If we apply Rolle's Theorem to the function $f(x)=2 x^{2}-12 x-2$ on the interval $[1,5]$, how many values of $c$ exist such that $f^{\prime}(c)=0$ ?

Step 1 ：First, we need to check if the function satisfies the conditions of Rolle's Theorem. The function \(f(x)=2 x^{2}-12 x-2\) is a polynomial, so it is continuous and differentiable everywhere. We need to check if \(f(1) = f(5)\).

Step 2 ：Calculate \(f(1)\) and \(f(5)\), we find that \(f(1) = f(5) = -12\). So the function satisfies the conditions of Rolle's Theorem on the interval \([1,5]\).

Step 3 ：Next, we need to find the derivative of the function and solve the equation \(f'(c) = 0\) to find the possible values of c. The derivative of the function is \(f'(x) = 4x - 12\).

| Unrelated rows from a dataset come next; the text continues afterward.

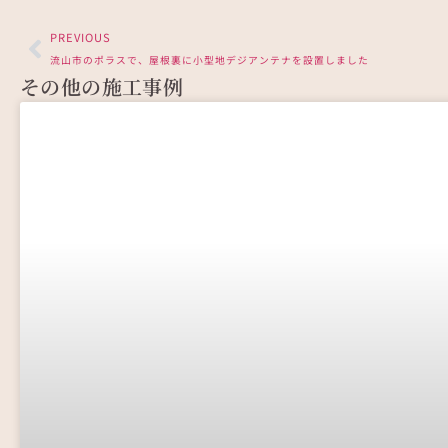
PREVIOUS
流山市のポラスで、屋根裏に小型地デジアンテナを設置しました
その他の施工事例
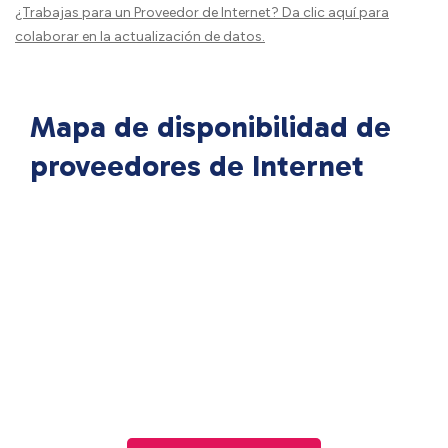
¿Trabajas para un Proveedor de Internet?
Da clic aquí
para
colaborar en la actualización de datos.
Mapa de disponibilidad de
proveedores de Internet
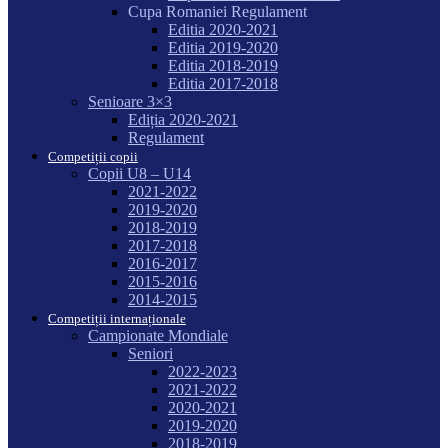
Cupa Romaniei Regulament
Editia 2020-2021
Editia 2019-2020
Editia 2018-2019
Editia 2017-2018
Senioare 3×3
Ediția 2020-2021
Regulament
Competiții copii
Copii U8 – U14
2021-2022
2019-2020
2018-2019
2017-2018
2016-2017
2015-2016
2014-2015
Competiții internaționale
Campionate Mondiale
Seniori
2022-2023
2021-2022
2020-2021
2019-2020
2018-2019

Step 4 ：Solving the equation \(f'(c) = 0\), we get \(c = 3\). Since \(3\) is in the interval \((1,5)\), there is one value of \(c\) that satisfies the conditions of Rolle's Theorem.

Step 5 ：Final Answer: There is \(\boxed{1}\) value of \(c\) that satisfies the conditions of Rolle's Theorem.